In Agartala, we have taken a few days rest to enjoy our last days in India for the time being. We plan to come back, but that will take a few years. We also used these days in Agartala to arrange our Bangladeshi visa, which wasn’t as easy as we expected (See also the article: The battle for a Bangladeshi visa). A day before our Indian visa expired we crossed the border with Bangladesh. It was exciting as we don’t know many people who have visited Bangladesh before. As there aren’t any recent, useful travel books we did not know exactly what to expect. At this moment, we have spent ten days in Bangladesh and we have a good first impression of the country. While Bangladesh is a country without obvious highlights, it’s a great pleasure to be here. The main attraction is undoubtedly its people. With only a single exception, we have only met very friendly and laughing Bangladeshi’s. The people are warm-hearted and love to see foreigners who visit their country. English is not widely spoken, but everybody tries to speak a few words with you. The questions that we normally have to answer are: “Where do you come from?”, “What is your name?”, “Are you married?”, “For how long?”, “Why don’t you have children?” and “What do you think of Bangladesh?”. Moreover, we have been photographed at least three-hundred times in the last ten days. This often happens in a kind of domino-effect. After one person photographs us, there seem to appear Bangladeshi’s out of every corner to do the same. This all happens in a very friendly and calm way, what makes it quite enjoyable and funny. However, the only rest you will find is on your hotel room; far away from the busyness on the streets.
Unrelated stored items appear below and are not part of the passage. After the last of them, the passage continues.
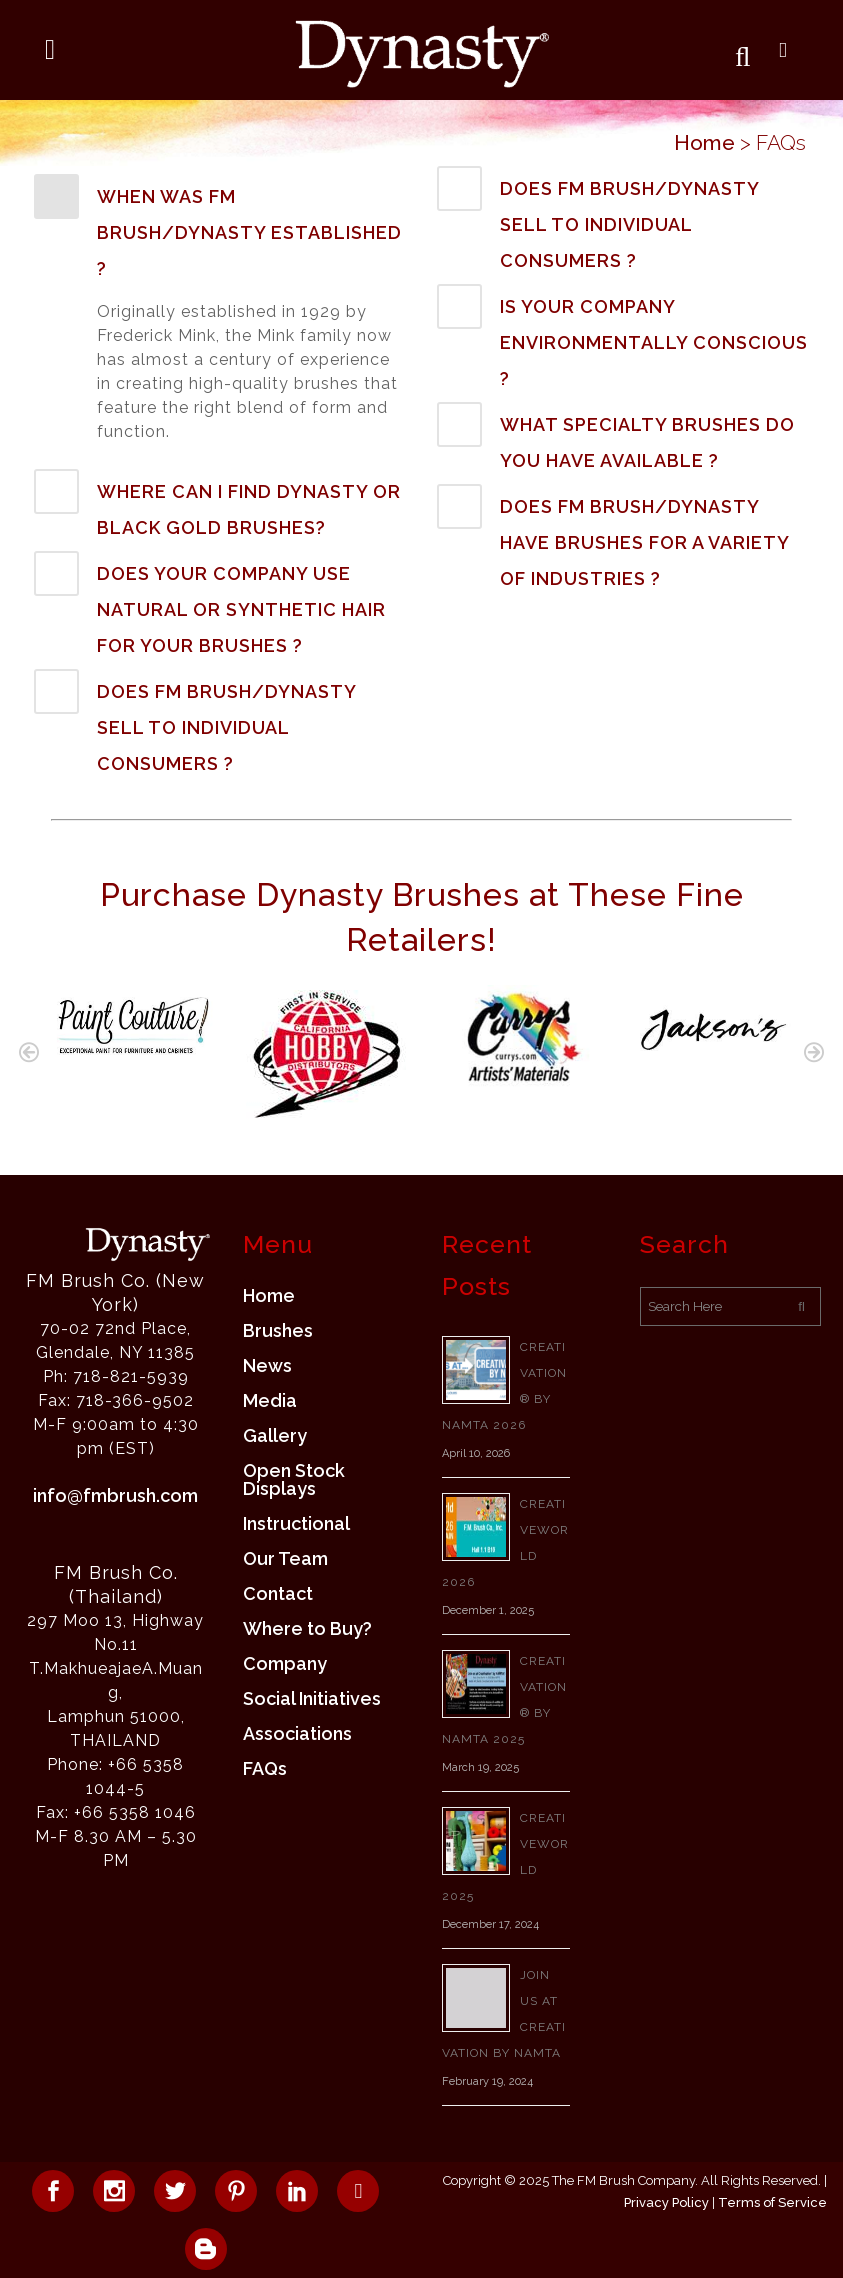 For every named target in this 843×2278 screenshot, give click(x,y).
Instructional (296, 1524)
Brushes (278, 1331)
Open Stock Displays (294, 1480)
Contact (278, 1594)
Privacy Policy (666, 2202)
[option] (131, 1022)
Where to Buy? (307, 1629)
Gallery (275, 1436)
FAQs (265, 1769)
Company (285, 1664)
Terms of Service (772, 2202)
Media (270, 1401)
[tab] (220, 230)
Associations (297, 1734)
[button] (29, 1052)
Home (704, 142)
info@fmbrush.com (115, 1495)
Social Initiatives (312, 1699)
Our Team (285, 1559)
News (267, 1366) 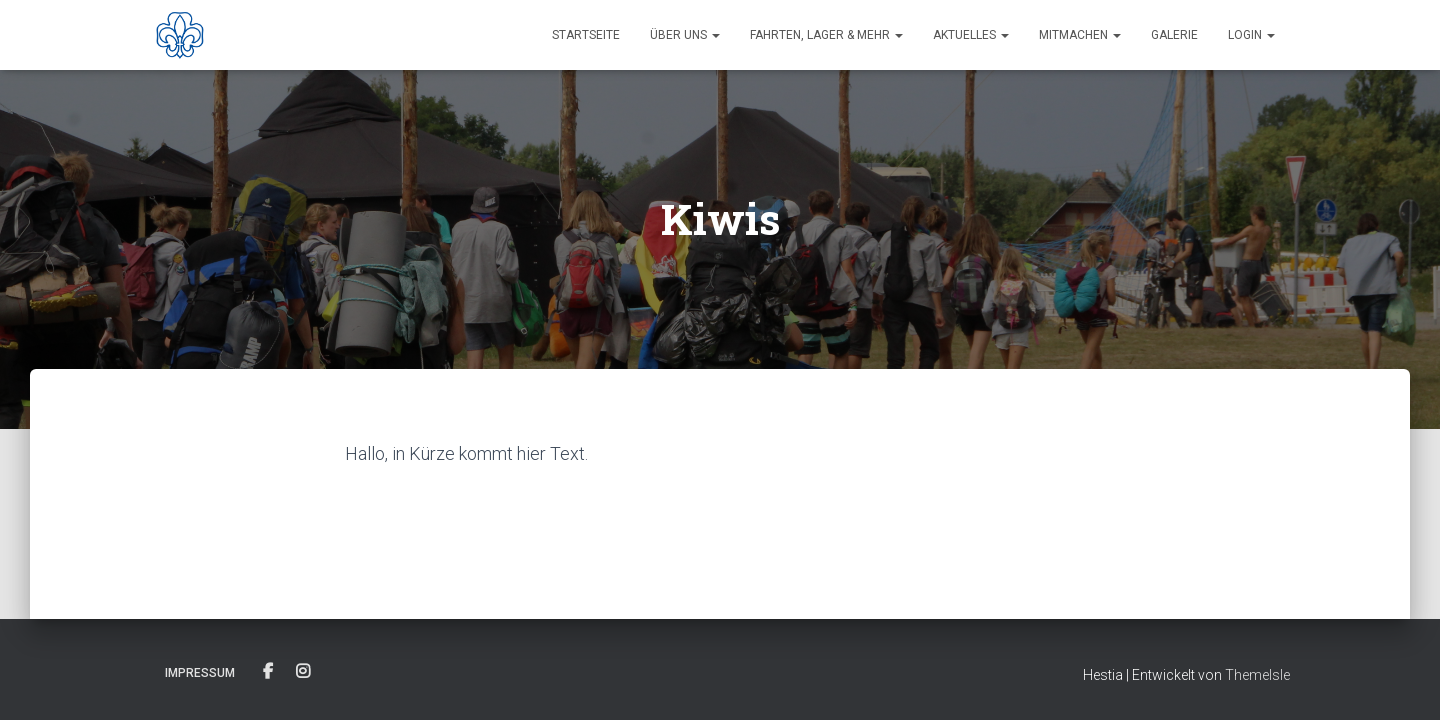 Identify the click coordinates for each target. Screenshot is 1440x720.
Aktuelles (971, 35)
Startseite (586, 35)
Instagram (303, 672)
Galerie (1174, 35)
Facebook (268, 672)
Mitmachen (1080, 35)
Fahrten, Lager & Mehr (826, 35)
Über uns (685, 35)
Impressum (200, 673)
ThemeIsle (1257, 675)
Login (1251, 35) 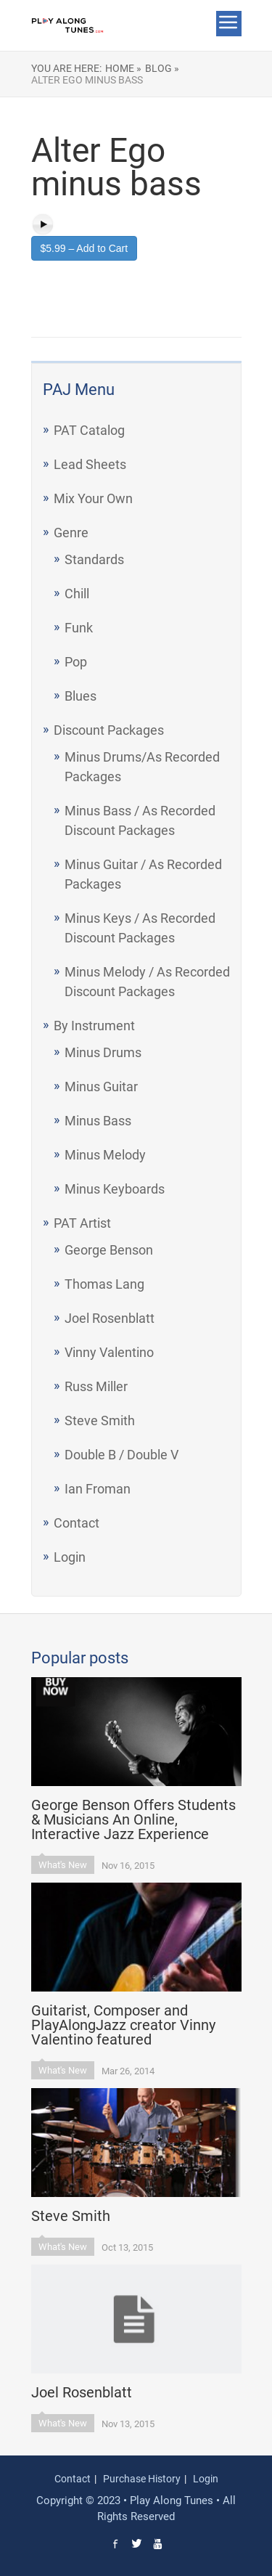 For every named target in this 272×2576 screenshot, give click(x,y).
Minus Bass (98, 1120)
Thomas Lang (104, 1284)
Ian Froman (98, 1488)
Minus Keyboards (115, 1189)
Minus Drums (103, 1052)
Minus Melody (105, 1154)
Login (70, 1557)
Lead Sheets (90, 464)
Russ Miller (96, 1386)
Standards (94, 559)
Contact (76, 1522)
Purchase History (142, 2479)
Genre (71, 532)
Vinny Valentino (109, 1352)
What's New (62, 1864)
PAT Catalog (89, 430)
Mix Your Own (93, 498)
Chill (77, 593)
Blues (80, 696)
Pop (76, 661)
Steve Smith (100, 1420)
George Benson (109, 1250)
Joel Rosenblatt (109, 1318)
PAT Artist (82, 1223)
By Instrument (94, 1025)
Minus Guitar (101, 1086)
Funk (79, 627)
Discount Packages (109, 730)
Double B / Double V (121, 1454) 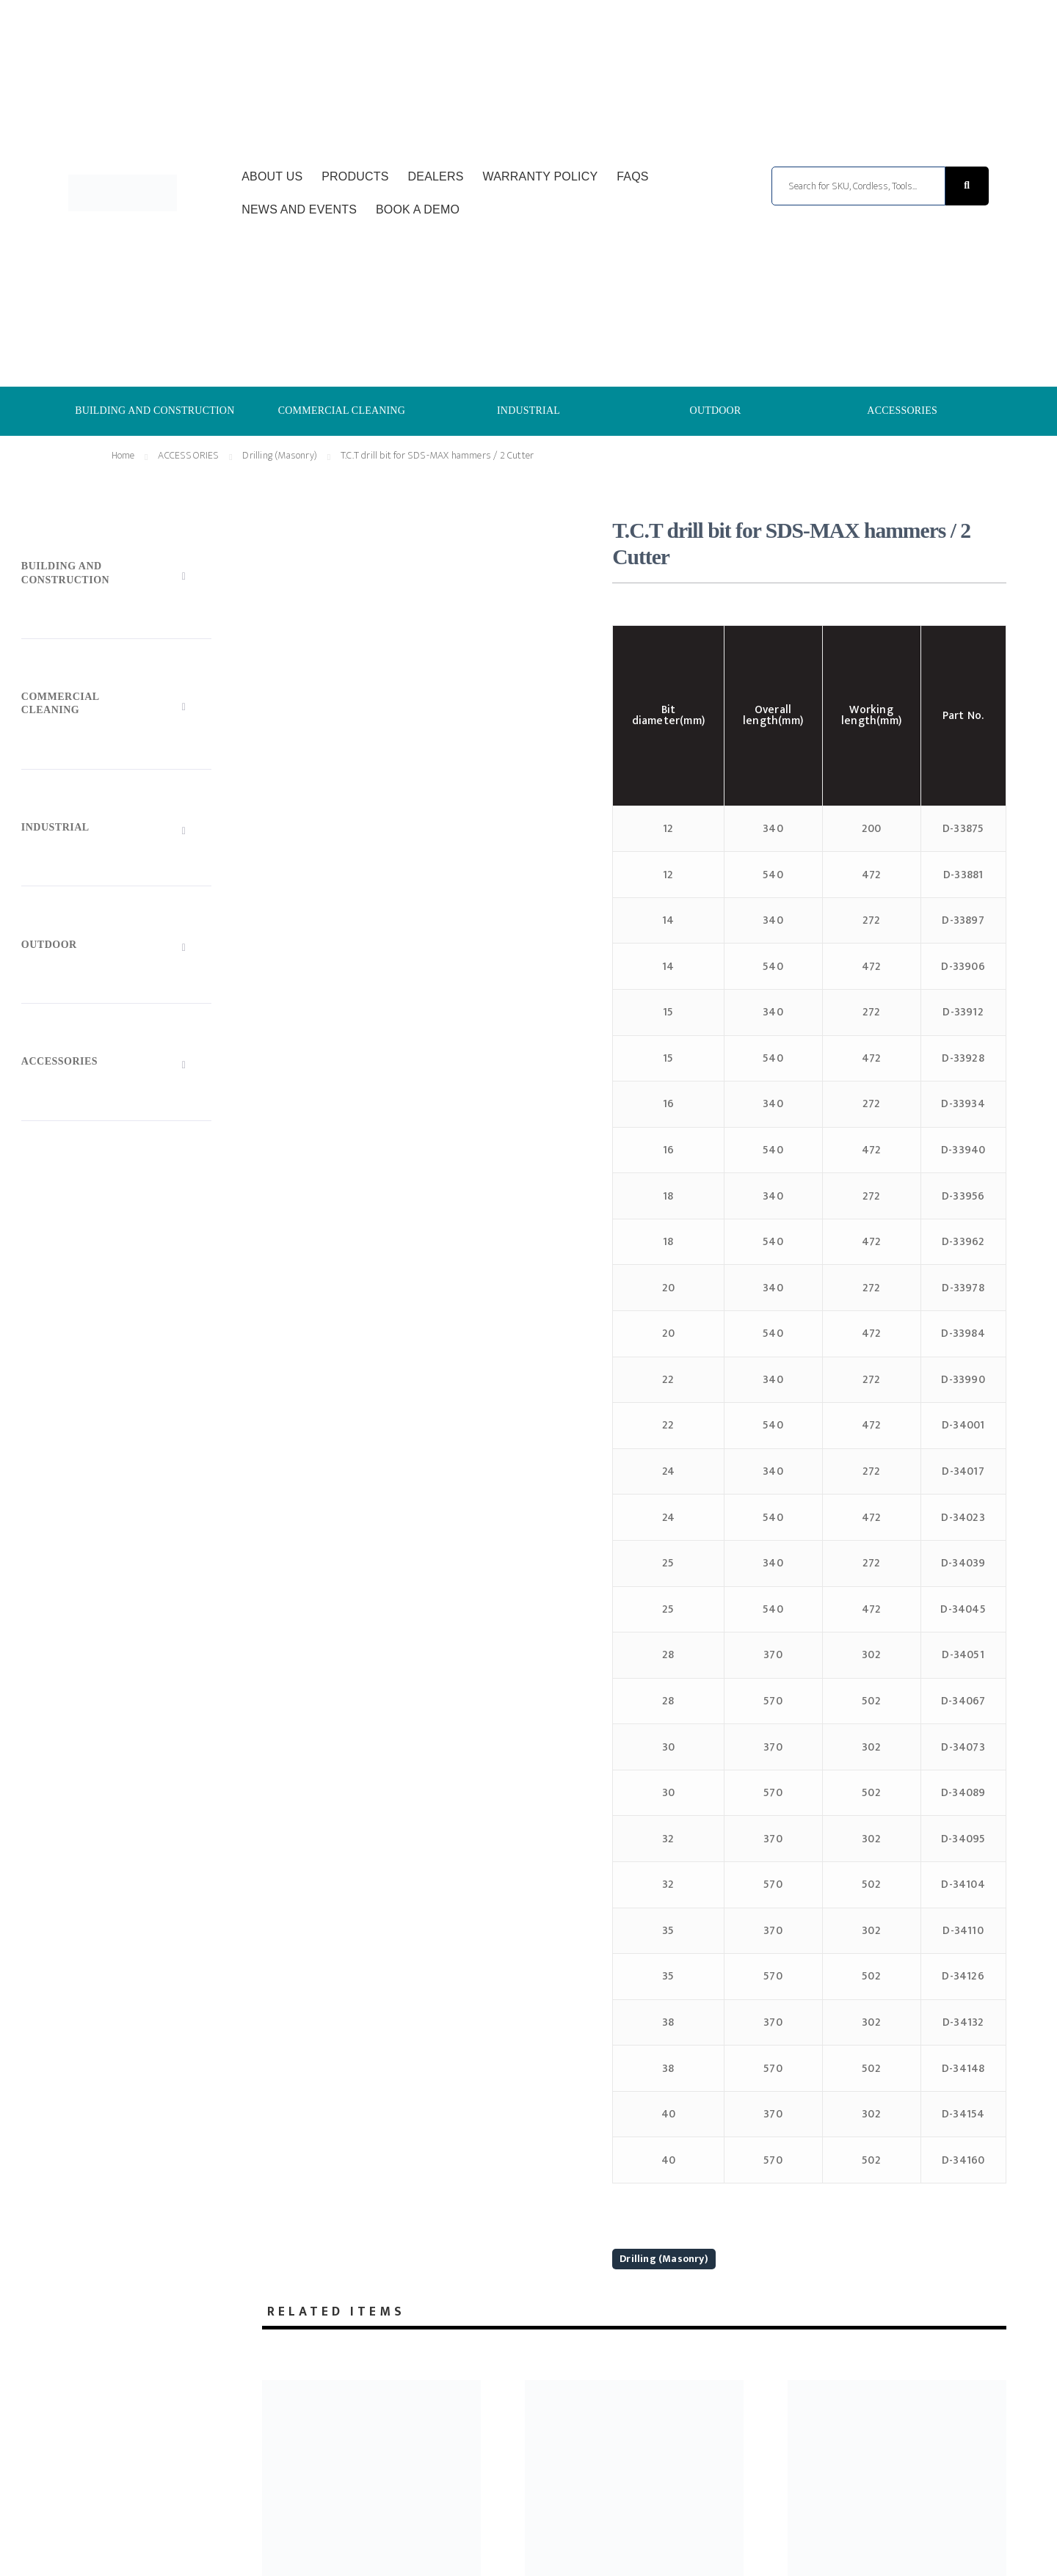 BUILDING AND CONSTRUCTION (154, 410)
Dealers (436, 176)
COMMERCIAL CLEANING (341, 410)
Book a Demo (418, 209)
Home (123, 455)
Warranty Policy (540, 176)
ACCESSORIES (902, 410)
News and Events (299, 209)
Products (355, 176)
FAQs (632, 176)
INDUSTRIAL (528, 410)
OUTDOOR (715, 410)
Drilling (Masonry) (664, 2258)
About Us (271, 176)
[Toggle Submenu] (116, 576)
"Pirate" fishing ships in Teknaf, South Bangladesh

From India, we travelled directly to Dhaka (See also the article: From Agartala to Dhaka). In Dhaka, we have spent a few days to get used to Bangladesh. We explored the old city and we hired a boat to sail over the Buriganga River. Such a boat trip is a great way to observe the busyness on the river. It gives you the opportunity to see the big, old and rusty riverboats up close. These boats are used on a daily basis for the ferry trips on one of the many rivers of Bangladesh. These are also the boats that are often overloaded and badly maintained which contributes to the daunting safety record of these ships. Very year, a few ferries sink causing a lot of deadly victims. From Dhaka, we travelled to Chittagong. This is the second largest city of Bangladesh. Chittagong is smaller, more orderly but also less interesting than Dhaka. You won’t find big highlights in Chittagong but its friendly inhabitants make it a place to remember. After staying a few days in Chittagong, it was time to dive into the beach life of Bangladesh. There are several destinations to go to, but Cox’s Bazar is the most famous one. It is only a three hours drive from Chittagong, which makes it a popular weekend outing destination. We will visit Cox’s Bazar later on, and we travelled directly to Saint Martin’s Island. This small island is also the most southerly place of Bangladesh. You can reach this island by a three hour ferry trip from the city of Teknaf. When you see Saint Martin’s Island loom ahead, you know that this is a special place. Beautiful, empty, unspoiled, white beaches and waving palm trees welcome you. In the small harbour are picturesque fishing boats that look like small pirate ships. The people are very friendly and this makes it a great place to enjoy the beach and sample the nice, fresh seafood that is widely available. A walk around the island (it is only 5 square kilometres at high tide and 9 square kilometres at low tide) is a good way to see the island. On several places, you will have the opportunity to buy a coconut that you can drink up on the beautiful beach. Saint Martin’s Island is certainly a great place to refuel with energy before you head back to the mainland of Bangladesh, to enjoy the busyness again.